(Exercise data begins)

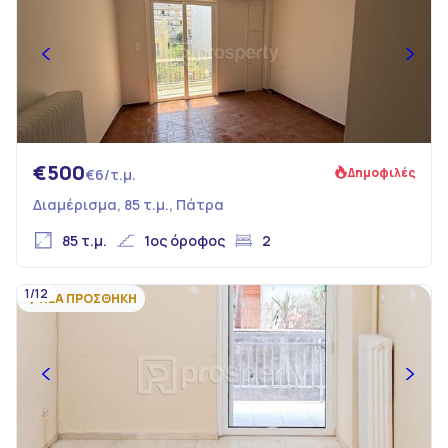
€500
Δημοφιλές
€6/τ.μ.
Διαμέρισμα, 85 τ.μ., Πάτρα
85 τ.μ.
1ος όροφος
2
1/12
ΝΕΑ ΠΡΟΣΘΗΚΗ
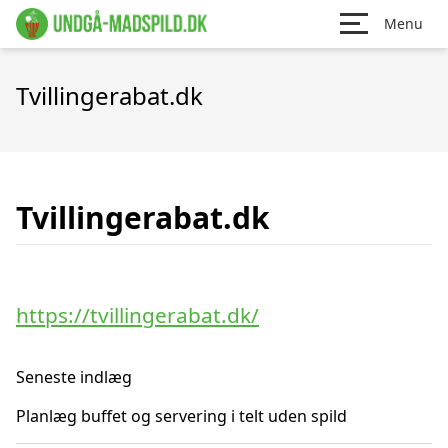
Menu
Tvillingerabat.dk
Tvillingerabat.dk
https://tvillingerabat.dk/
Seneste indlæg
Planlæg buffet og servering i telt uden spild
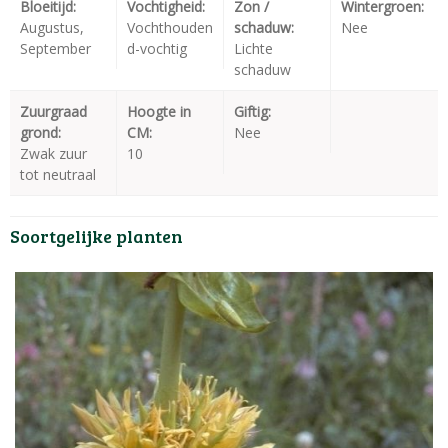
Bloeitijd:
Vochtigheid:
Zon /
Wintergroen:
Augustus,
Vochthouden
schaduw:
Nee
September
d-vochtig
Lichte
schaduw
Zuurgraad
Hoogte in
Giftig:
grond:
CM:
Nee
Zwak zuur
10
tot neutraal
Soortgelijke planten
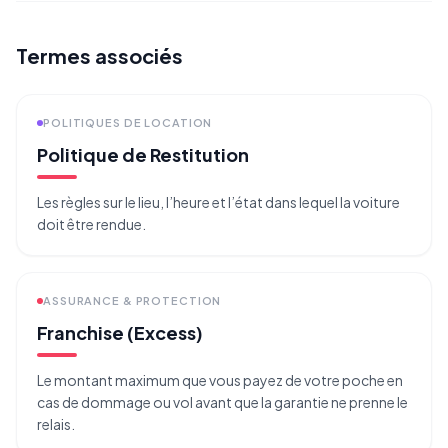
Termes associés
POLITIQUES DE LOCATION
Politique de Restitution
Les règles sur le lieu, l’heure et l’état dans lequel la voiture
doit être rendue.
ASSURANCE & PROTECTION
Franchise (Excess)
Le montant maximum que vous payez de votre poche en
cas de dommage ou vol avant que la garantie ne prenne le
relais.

(Exercise data ends)
(Exercise data begins)

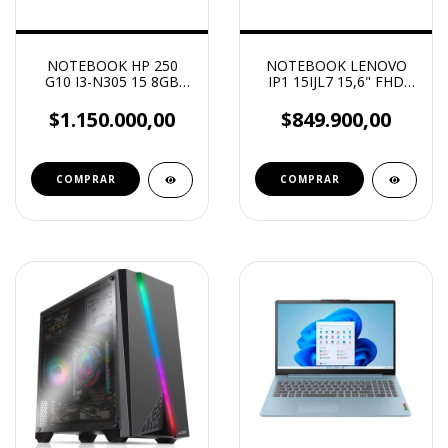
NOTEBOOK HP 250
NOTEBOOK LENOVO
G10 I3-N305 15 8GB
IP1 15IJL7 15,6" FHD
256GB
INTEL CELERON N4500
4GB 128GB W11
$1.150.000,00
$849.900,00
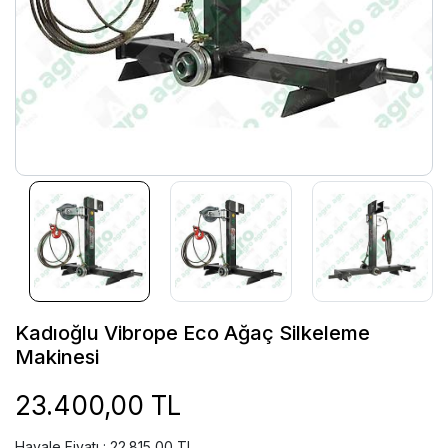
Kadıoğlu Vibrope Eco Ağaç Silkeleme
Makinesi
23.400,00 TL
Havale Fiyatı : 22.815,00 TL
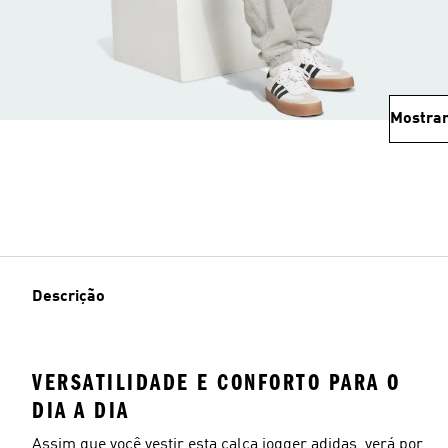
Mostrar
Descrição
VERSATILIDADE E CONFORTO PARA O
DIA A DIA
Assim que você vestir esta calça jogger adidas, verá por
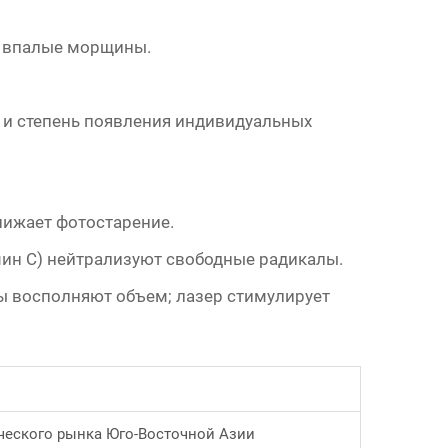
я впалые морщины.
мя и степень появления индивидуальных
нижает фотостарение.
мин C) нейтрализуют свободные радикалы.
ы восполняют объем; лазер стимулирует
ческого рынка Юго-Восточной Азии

(Exercise data ends)
(Exercise data begins)

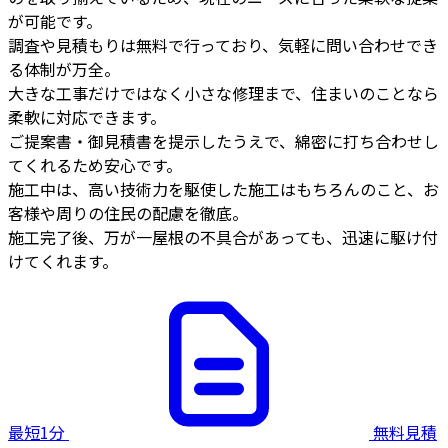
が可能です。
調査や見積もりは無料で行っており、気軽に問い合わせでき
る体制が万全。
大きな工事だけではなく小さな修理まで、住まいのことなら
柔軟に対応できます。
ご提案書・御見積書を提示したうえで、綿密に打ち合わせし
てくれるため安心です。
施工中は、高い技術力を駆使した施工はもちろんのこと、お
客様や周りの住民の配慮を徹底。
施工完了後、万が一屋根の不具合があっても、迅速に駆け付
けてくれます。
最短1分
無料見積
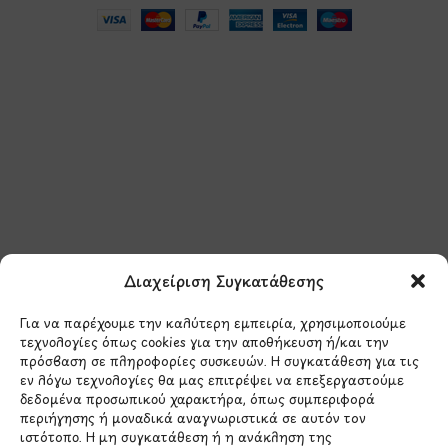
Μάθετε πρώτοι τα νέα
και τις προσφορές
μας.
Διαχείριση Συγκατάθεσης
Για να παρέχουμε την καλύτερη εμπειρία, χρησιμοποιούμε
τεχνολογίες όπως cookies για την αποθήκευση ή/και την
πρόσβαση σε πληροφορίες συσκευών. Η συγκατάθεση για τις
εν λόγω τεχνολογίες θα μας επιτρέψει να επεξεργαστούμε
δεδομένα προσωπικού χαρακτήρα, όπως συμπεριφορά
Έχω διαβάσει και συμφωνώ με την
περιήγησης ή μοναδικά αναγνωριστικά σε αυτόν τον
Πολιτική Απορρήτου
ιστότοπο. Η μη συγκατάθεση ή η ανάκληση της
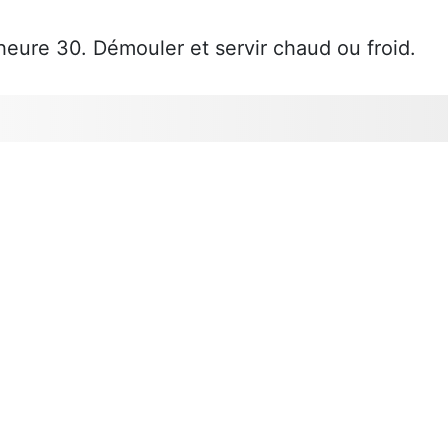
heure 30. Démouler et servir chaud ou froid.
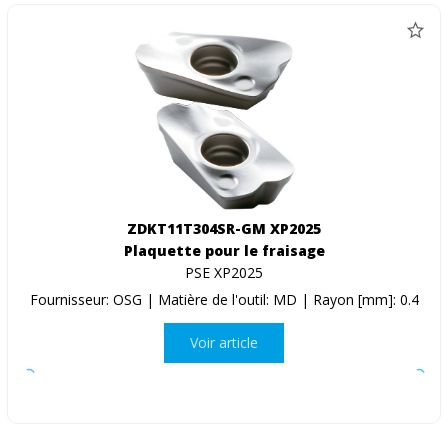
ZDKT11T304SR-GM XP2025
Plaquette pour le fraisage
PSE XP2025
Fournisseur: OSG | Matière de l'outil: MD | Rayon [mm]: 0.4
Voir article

(Exercise data ends)

| What needs to be done |
Output exactly the lines above, beginning at the one with "heure 30. Démouler et servir chaud ou froid." and stopping after the one with "Voir article". Pictures are to be omitted.

| Reply |
heure 30. Démouler et servir chaud ou froid.
ZDKT11T304SR-GM XP2025
Plaquette pour le fraisage
PSE XP2025
Fournisseur: OSG | Matière de l'outil: MD | Rayon [mm]: 0.4
Voir article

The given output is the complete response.